The input:
+ + + + +
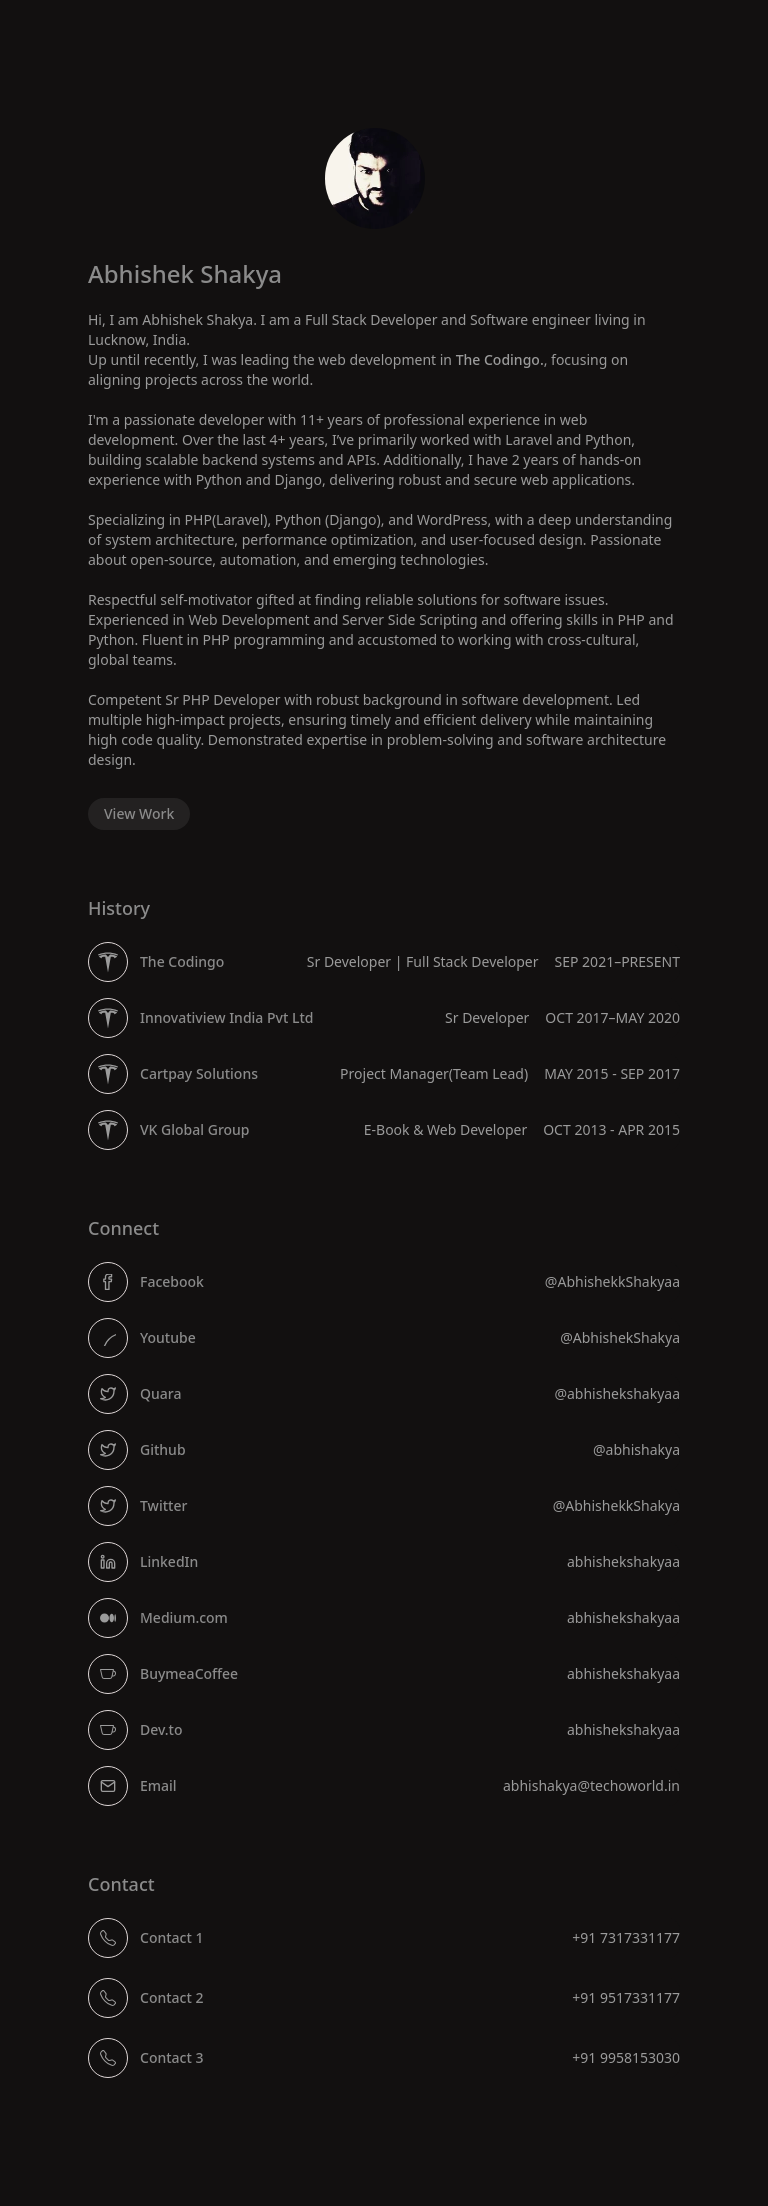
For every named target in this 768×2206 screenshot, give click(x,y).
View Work (139, 813)
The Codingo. (500, 359)
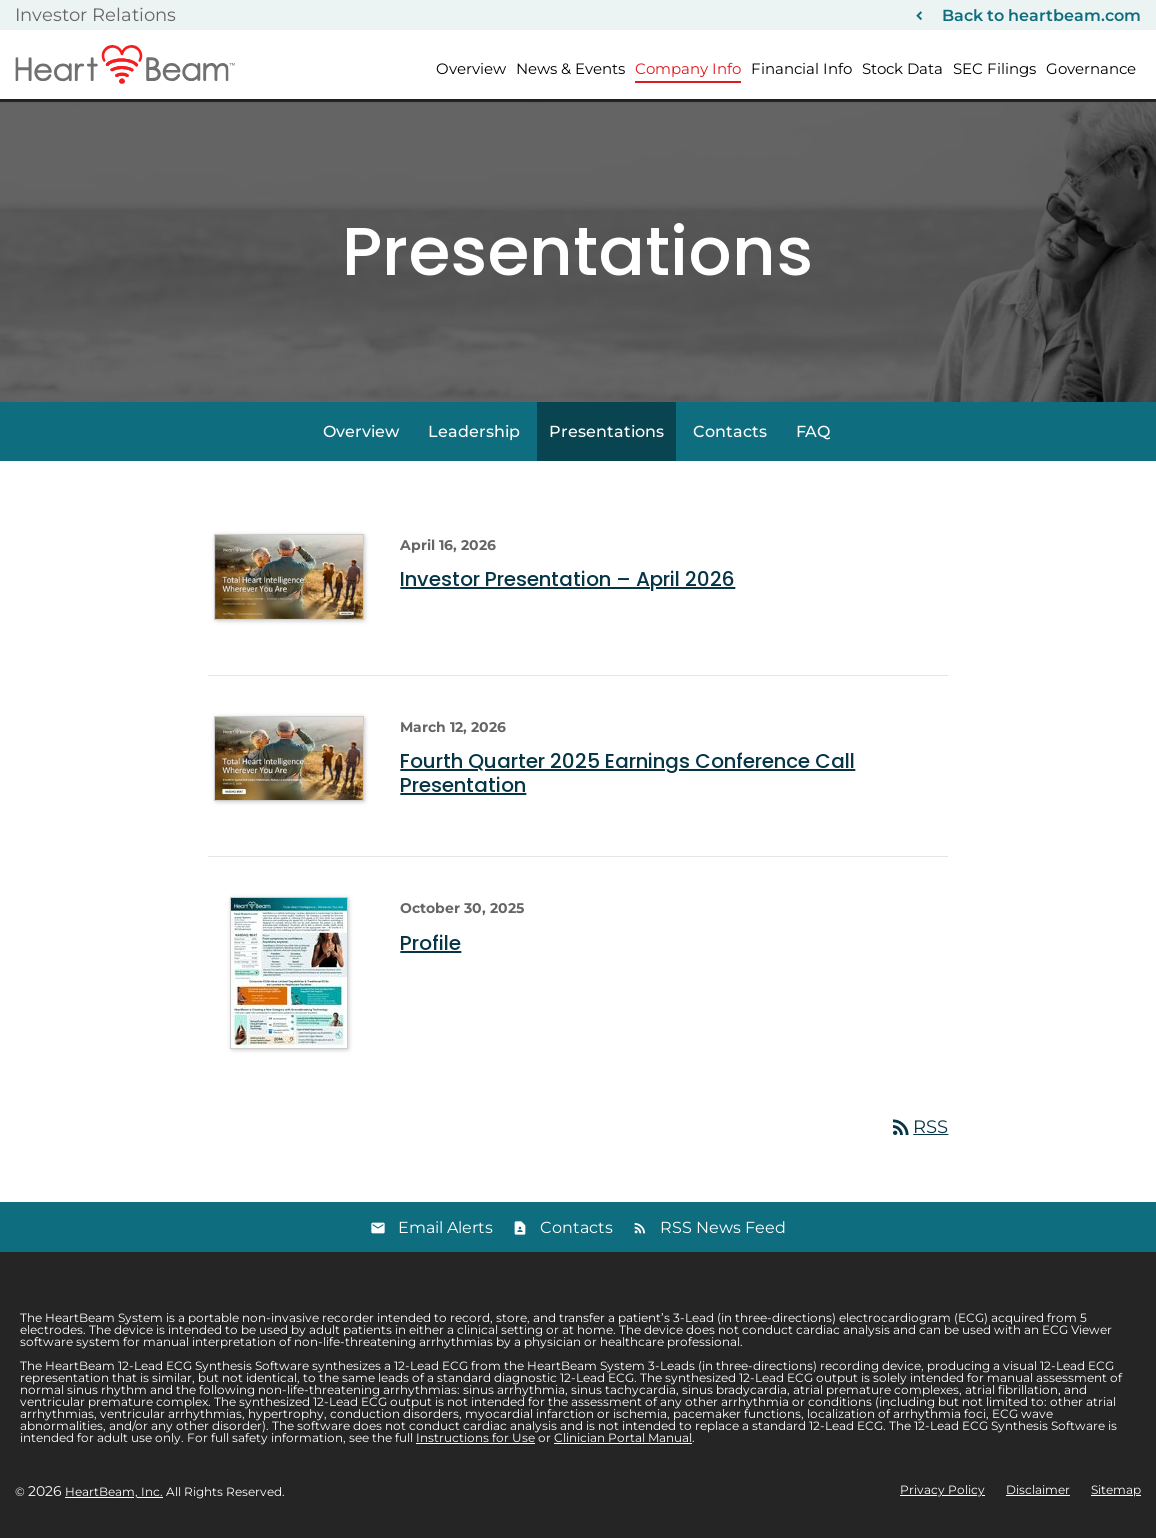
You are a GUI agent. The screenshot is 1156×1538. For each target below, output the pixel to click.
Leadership (474, 431)
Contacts (730, 431)
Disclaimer (1038, 1490)
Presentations (606, 431)
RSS (918, 1127)
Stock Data (902, 68)
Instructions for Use (475, 1437)
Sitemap (1116, 1490)
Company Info (688, 68)
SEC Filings (994, 68)
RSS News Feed (723, 1227)
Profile (430, 943)
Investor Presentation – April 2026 (567, 579)
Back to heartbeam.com (1041, 15)
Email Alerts (445, 1227)
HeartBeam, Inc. (114, 1491)
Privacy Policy (942, 1490)
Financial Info (801, 68)
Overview (471, 68)
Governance (1091, 68)
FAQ (813, 431)
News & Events (570, 68)
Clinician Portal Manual (623, 1437)
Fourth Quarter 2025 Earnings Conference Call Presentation (627, 773)
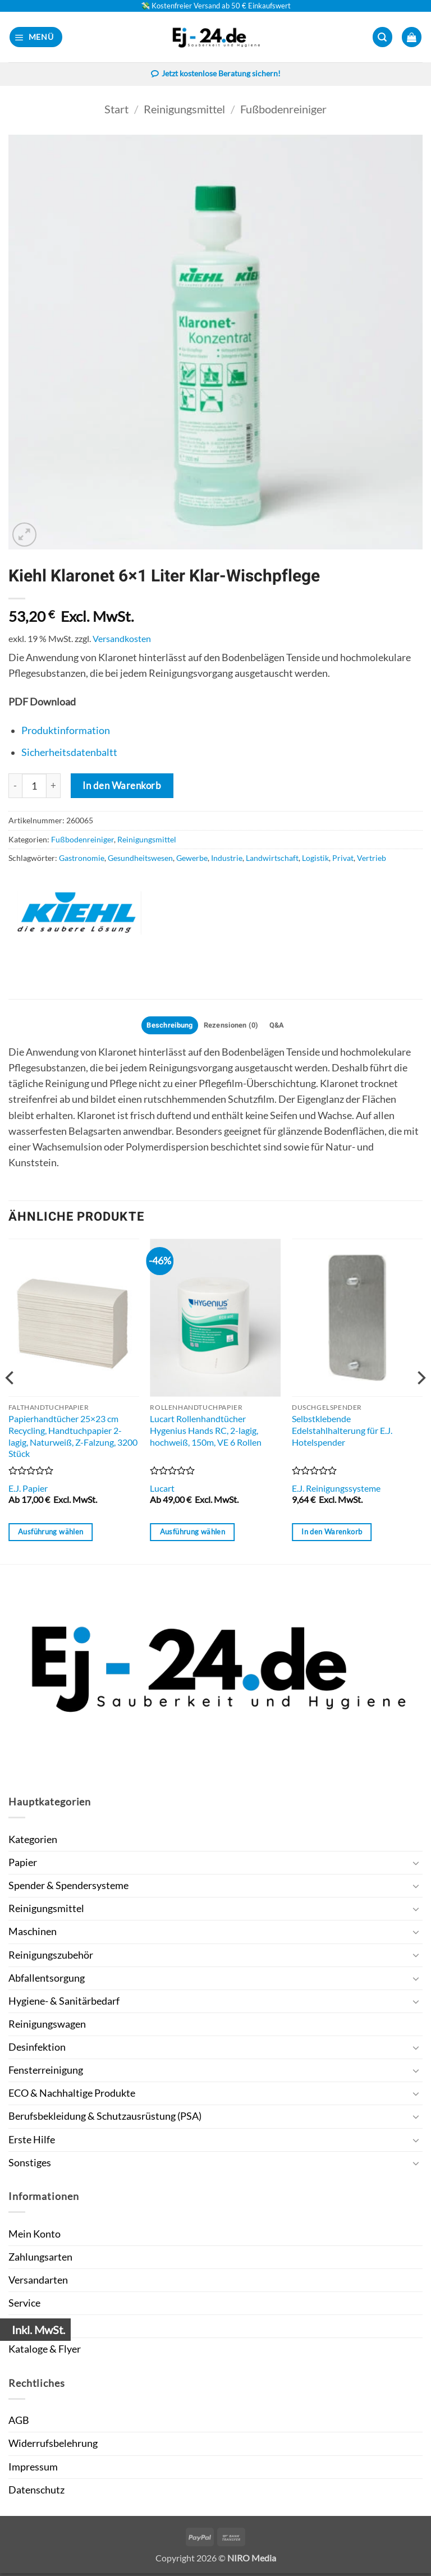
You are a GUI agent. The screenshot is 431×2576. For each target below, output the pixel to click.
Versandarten (38, 2283)
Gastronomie (81, 859)
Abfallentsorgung (46, 1981)
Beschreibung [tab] (164, 1028)
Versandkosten (122, 639)
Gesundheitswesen (140, 859)
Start (116, 110)
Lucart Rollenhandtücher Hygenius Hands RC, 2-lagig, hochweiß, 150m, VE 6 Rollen (206, 1433)
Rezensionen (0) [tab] (232, 1028)
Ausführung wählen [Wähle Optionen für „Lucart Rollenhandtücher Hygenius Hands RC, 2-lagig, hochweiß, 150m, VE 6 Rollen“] (192, 1534)
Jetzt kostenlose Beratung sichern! (215, 75)
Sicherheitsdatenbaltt (69, 753)
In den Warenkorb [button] (331, 1534)
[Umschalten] (416, 1865)
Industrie (226, 859)
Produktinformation (65, 732)
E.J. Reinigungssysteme (336, 1491)
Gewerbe (192, 859)
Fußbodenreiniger (283, 110)
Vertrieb (371, 859)
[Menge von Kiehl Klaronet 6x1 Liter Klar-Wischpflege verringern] (15, 786)
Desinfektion (37, 2050)
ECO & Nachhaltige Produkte (71, 2096)
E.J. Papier (28, 1491)
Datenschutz (36, 2493)
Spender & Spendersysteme (68, 1888)
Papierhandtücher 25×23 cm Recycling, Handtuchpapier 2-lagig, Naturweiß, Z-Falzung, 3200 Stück (72, 1439)
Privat (343, 859)
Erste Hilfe (31, 2142)
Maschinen (32, 1935)
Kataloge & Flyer (44, 2352)
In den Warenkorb (121, 786)
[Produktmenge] (34, 786)
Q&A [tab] (283, 1028)
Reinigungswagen (47, 2027)
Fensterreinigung (45, 2073)
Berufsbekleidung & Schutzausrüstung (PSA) (104, 2119)
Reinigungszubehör (50, 1958)
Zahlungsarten (40, 2260)
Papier (22, 1865)
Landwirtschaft (272, 859)
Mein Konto (34, 2237)
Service (24, 2306)
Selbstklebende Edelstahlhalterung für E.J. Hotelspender (342, 1433)
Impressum (33, 2470)
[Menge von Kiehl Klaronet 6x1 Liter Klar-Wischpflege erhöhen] (54, 786)
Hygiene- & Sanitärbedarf (64, 2004)
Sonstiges (29, 2165)
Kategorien (32, 1842)
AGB (18, 2424)
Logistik (315, 859)
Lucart (162, 1491)
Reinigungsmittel (184, 110)
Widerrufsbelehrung (53, 2447)
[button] (36, 37)
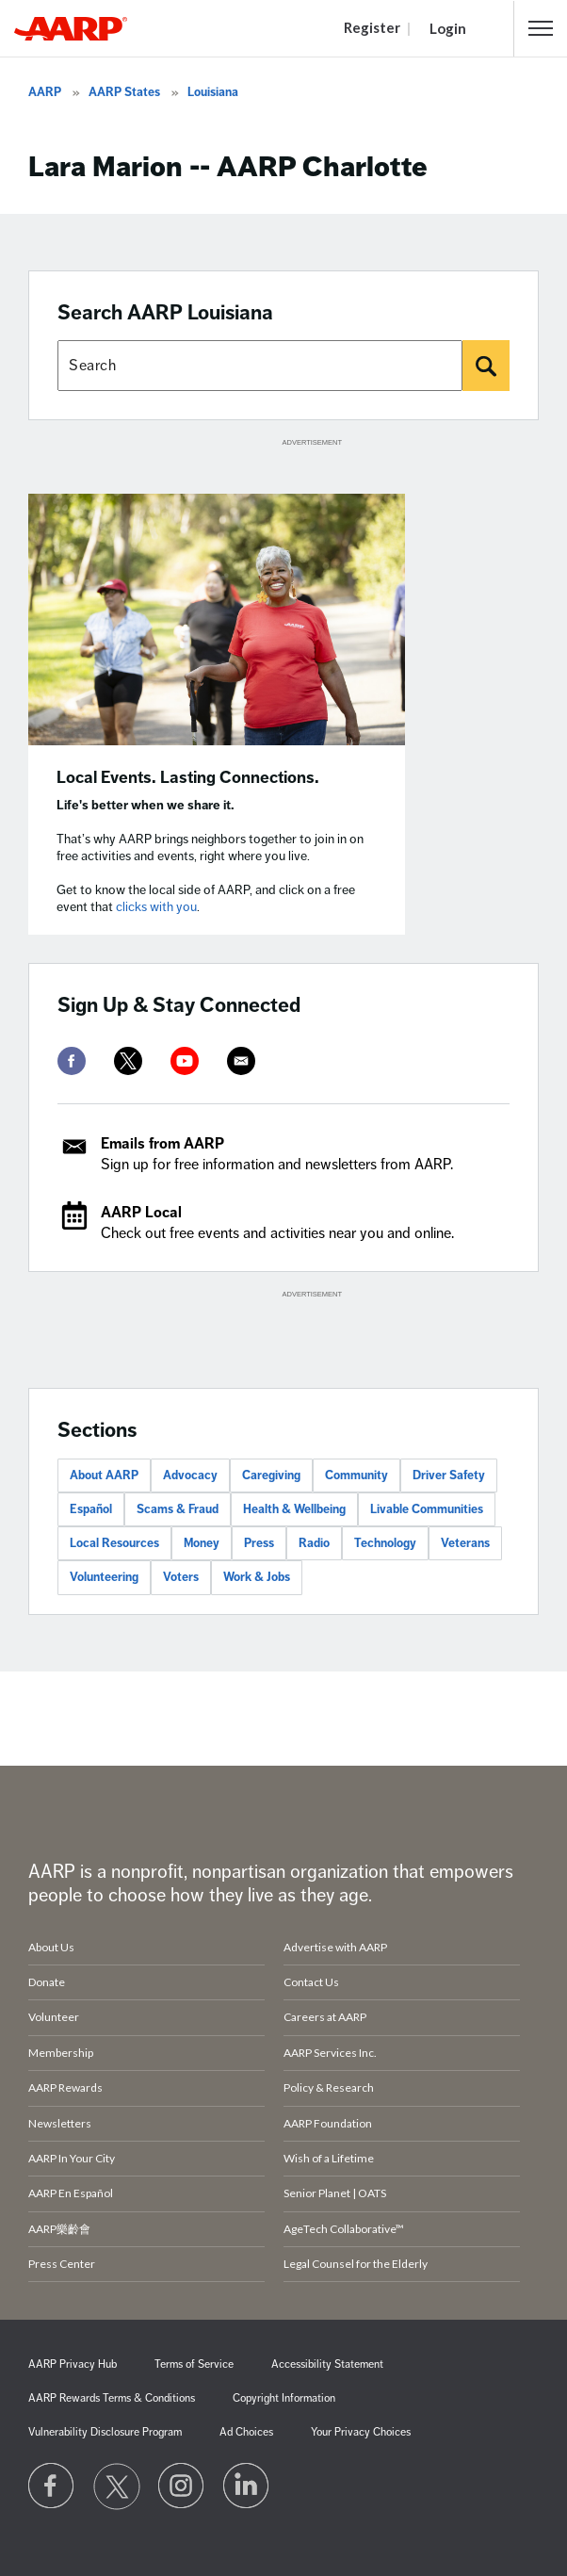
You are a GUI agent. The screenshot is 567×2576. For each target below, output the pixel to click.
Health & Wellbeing (294, 1509)
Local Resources (114, 1543)
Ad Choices (246, 2432)
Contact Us (311, 1982)
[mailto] (241, 1061)
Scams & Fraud (178, 1509)
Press (259, 1543)
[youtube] (184, 1061)
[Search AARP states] (259, 365)
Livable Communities (426, 1509)
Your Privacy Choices (361, 2432)
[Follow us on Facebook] (51, 2486)
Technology (385, 1543)
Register (372, 27)
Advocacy (190, 1475)
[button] (540, 28)
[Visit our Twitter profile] (116, 2486)
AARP (44, 92)
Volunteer (53, 2017)
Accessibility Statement (327, 2364)
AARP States (124, 92)
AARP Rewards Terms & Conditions (111, 2398)
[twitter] (128, 1061)
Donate (46, 1982)
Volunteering (104, 1577)
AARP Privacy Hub (72, 2364)
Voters (181, 1577)
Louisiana (212, 92)
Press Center (61, 2264)
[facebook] (71, 1061)
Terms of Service (194, 2364)
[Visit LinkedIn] (246, 2486)
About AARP (104, 1475)
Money (201, 1543)
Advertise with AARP (335, 1947)
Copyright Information (284, 2398)
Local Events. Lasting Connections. (188, 777)
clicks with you (156, 907)
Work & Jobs (256, 1577)
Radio (314, 1543)
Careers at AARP (325, 2017)
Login (447, 28)
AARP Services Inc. (330, 2053)
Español (91, 1509)
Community (356, 1475)
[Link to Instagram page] (181, 2486)
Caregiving (271, 1475)
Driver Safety (449, 1475)
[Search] (486, 365)
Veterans (465, 1543)
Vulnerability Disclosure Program (105, 2432)
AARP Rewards (65, 2087)
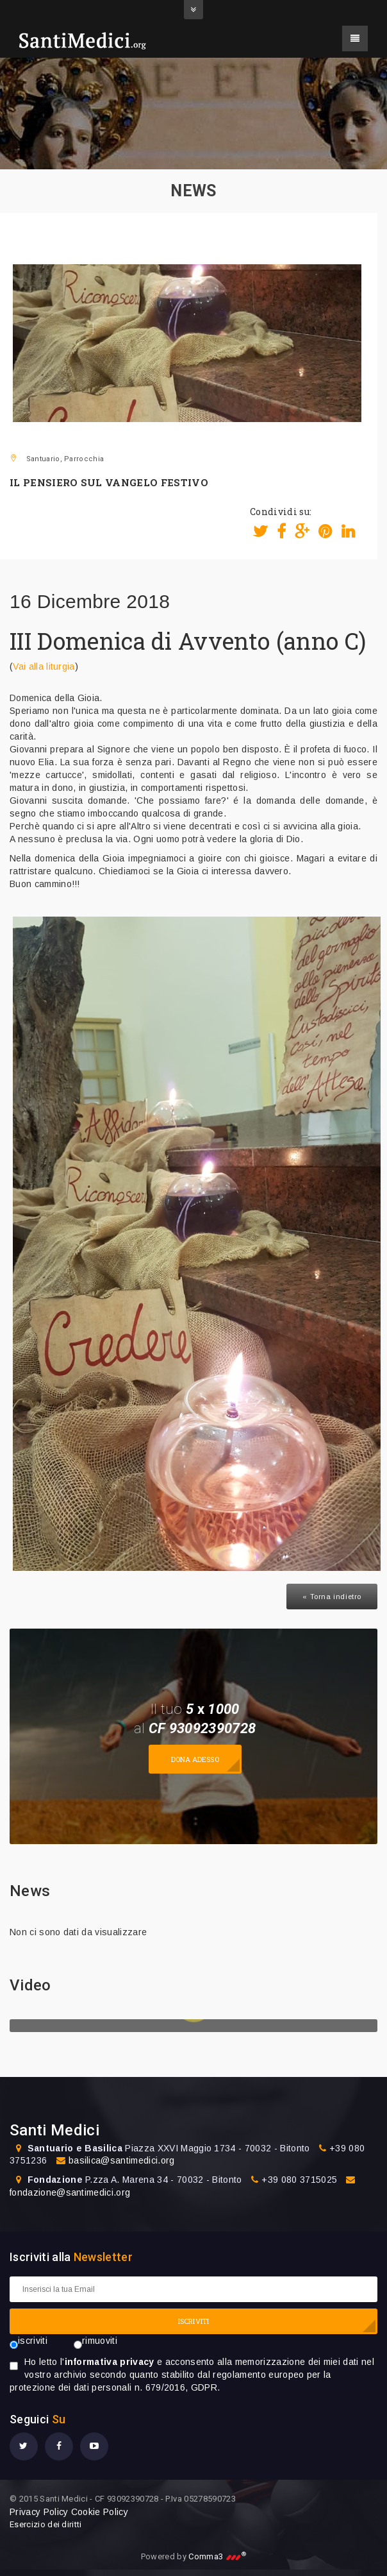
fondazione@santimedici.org (70, 2192)
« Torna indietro (331, 1596)
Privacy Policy (39, 2512)
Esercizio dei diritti (46, 2524)
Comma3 (217, 2556)
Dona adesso (195, 1759)
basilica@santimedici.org (122, 2160)
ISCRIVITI (193, 2321)
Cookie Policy (99, 2512)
+ + + + +
What to do: What's needed is an exact copy of the lines above from the one with "Voters (181, 1577)" through the one with "Privacy Policy (39, 2512)", both included; the pictures stay out.

Finished task:
Voters (181, 1577)
Louisiana (212, 92)
Press Center (61, 2264)
[facebook] (71, 1061)
Terms of Service (194, 2364)
[Visit LinkedIn] (246, 2486)
About AARP (104, 1475)
Money (201, 1543)
Advertise with AARP (335, 1947)
Copyright Information (284, 2398)
Local Events. Lasting Connections. (188, 777)
clicks with you (156, 907)
Work & Jobs (256, 1577)
Radio (314, 1543)
Careers at AARP (325, 2017)
Login (447, 28)
AARP Services Inc. (330, 2053)
Español (91, 1509)
Community (356, 1475)
[Link to Instagram page] (181, 2486)
Caregiving (271, 1475)
Driver Safety (449, 1475)
[Search] (486, 365)
Veterans (465, 1543)
Vulnerability Disclosure Program (105, 2432)
AARP Rewards (65, 2087)
fondazione@santimedici.org (70, 2192)
« Torna indietro (331, 1596)
Privacy Policy (39, 2512)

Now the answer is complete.